170th Doge of the Republic of Genoa
- In office 16 February 1769 – 26 January 1771
- Preceded by: Marcello Durazzo
- Succeeded by: Giovanni Battista Cambiaso

Personal details
- Born: 22 April 1714 Genoa, Republic of Genoa
- Died: 26 January 1771 (aged 56) Genoa, Republic of Genoa

= Giovanni Battista Negrone =

Doge of the Republic of Genoa

Giovanni Battista Negrone (22 April 1714 in Genoa – 26 January 1771 in Genoa) was the 170th Doge of the Republic of Genoa.

== Biography ==
On 16 February 1769 the Grand Council elected Battista Negrone the new Doge of Genoa, the one hundred and twenty-fifth in biennial succession and the one hundred and seventieth in the history of the Republic of Genoa. The coronation took place in the Genoa Cathedral on 11 June.

The Doge's mandate authorised the abolition of the cloistered prisons, which were followed by their relative demolitions. The repeal of torture, despite the support of Doge Negrone and the approval with full marks from the colleges, nevertheless found the opposition of the supreme trade unions.

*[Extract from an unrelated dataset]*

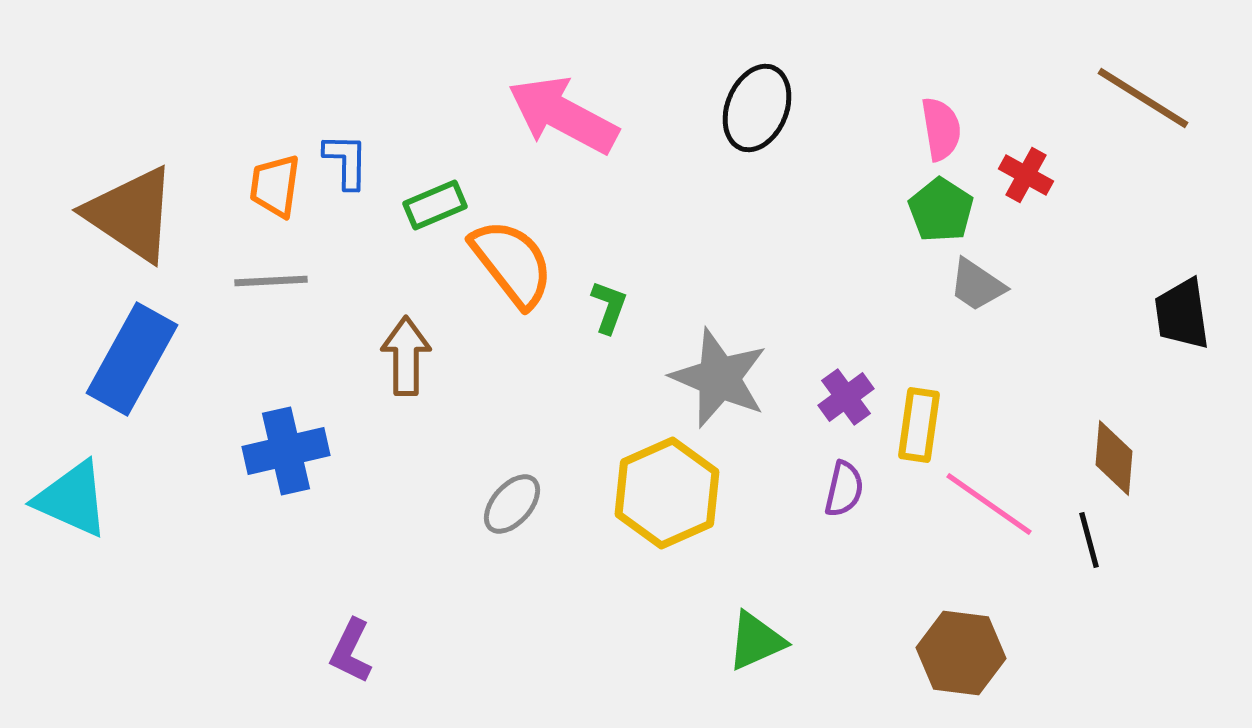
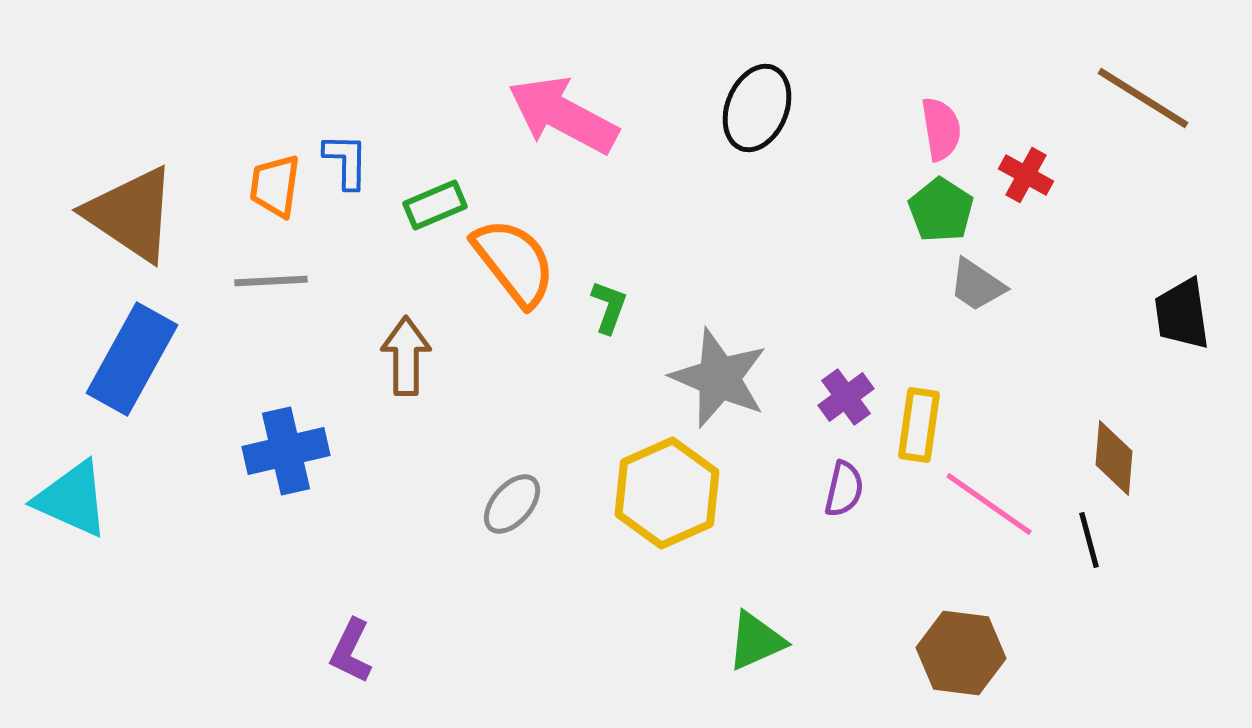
orange semicircle: moved 2 px right, 1 px up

Almost at the end of the two-year period of his position in office, the Doge Giovanni Battista Negrone fell ill on 26 January 1771. It was the archbishop Giovanni Lercari who administered in communion to him as requested by the Doge himself.

Assisted by various priests and his personal confessor, he died on the evening of 26 January 1771.